The shaping of the front is handled by one diagonal dart at each side. I matched up the stripes of fabric so that the bottom torso was aligned. The mismatched stripes from the dart are completely invisible under the sleeves, unless I lift my arms for some reason.
I had two main problems with this pattern. The first is that the front lapels are cut separately from the jacket fronts. When all the layers are sewn, there's 4 pieces of fabric and interfacing coming together in one spot at the center front. At which point the lapel gets folded over and ironed down. It's super bulky! Even if sewn perfectly, it won't lie completely flat, and both sides of the fronts and facings are visible at the same time. This is one instance where my busy print actually aids in disguising this flaw. If I had used a solid color it would look very messy. My other issue is that the sleeve cap was too tall and had to be cut down 5/8". I'm not one to complain about sleeve caps, but these were ridiculous.

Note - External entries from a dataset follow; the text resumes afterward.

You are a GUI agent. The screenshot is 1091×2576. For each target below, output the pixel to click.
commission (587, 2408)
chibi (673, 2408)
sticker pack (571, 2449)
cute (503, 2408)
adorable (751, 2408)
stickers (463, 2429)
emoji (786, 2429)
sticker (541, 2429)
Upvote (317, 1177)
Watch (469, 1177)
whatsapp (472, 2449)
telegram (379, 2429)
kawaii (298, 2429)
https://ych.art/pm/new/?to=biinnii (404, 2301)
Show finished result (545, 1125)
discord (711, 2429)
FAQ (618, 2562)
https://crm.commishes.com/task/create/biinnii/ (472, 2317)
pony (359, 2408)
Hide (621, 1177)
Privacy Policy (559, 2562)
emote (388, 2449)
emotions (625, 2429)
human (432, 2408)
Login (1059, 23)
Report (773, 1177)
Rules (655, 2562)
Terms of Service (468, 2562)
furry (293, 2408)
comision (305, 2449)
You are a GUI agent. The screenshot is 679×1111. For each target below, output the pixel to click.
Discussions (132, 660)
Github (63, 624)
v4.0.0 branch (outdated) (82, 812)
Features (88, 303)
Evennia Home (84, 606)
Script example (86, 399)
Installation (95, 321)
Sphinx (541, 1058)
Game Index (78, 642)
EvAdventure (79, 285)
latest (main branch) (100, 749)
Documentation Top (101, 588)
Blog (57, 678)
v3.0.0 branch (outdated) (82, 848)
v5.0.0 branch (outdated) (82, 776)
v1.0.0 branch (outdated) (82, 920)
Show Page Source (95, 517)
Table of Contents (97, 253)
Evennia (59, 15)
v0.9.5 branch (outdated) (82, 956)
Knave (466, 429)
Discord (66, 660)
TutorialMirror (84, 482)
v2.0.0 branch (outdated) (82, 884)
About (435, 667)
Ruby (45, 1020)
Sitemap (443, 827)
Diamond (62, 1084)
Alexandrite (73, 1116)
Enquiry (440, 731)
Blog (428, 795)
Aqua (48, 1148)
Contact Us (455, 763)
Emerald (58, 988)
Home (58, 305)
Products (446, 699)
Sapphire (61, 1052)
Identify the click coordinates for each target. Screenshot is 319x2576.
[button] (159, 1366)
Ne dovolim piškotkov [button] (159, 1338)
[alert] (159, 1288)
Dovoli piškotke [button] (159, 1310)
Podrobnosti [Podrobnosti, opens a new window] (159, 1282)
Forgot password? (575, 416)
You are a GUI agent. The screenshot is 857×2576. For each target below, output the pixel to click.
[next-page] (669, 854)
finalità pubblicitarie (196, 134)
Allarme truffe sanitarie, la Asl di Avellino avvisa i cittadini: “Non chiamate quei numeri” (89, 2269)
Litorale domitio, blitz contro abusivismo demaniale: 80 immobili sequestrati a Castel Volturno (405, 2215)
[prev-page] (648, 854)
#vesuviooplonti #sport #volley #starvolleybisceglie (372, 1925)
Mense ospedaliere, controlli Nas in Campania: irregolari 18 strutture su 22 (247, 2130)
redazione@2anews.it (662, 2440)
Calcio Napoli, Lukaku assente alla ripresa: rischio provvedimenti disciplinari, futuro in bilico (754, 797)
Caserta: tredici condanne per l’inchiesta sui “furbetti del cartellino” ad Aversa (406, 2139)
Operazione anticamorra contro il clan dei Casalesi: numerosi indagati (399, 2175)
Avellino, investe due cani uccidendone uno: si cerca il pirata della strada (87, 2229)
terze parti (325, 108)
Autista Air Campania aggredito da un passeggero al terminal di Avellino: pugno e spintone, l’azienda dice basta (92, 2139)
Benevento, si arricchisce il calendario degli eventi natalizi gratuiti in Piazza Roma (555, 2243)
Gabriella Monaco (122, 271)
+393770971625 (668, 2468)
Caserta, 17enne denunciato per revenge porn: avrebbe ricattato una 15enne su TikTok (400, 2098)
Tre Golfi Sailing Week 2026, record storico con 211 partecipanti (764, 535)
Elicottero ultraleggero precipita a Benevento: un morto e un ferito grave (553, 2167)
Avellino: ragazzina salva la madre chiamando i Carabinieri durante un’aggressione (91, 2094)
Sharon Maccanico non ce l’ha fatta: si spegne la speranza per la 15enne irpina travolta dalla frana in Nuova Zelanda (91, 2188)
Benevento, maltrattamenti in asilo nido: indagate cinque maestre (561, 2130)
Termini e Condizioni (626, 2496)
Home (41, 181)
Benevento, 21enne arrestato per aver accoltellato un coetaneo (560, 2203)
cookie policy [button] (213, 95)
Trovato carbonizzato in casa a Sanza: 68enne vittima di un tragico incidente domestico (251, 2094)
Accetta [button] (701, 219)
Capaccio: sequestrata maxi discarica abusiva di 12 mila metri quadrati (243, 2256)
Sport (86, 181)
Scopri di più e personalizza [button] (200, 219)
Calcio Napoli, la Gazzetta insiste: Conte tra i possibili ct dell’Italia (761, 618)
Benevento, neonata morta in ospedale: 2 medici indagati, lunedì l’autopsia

Here you can see how the front facing lines up with the jacket front, as well as the hooks and eyes sewn to the inside opening. Incidentally, this brown sequined top was one of my Macy's bargains I blogged about here. Isn't it the perfect match?!
I found this brown chocolate lining in my stash, and have at least 3 more yards of it for some reason. It's a little thicker then the usual linings I use and didn't slip around much. I was completely out of fashion fabric for the inside back peplum and had to use lining fabric instead.
Now I'm off to do some alterations. Oh joy.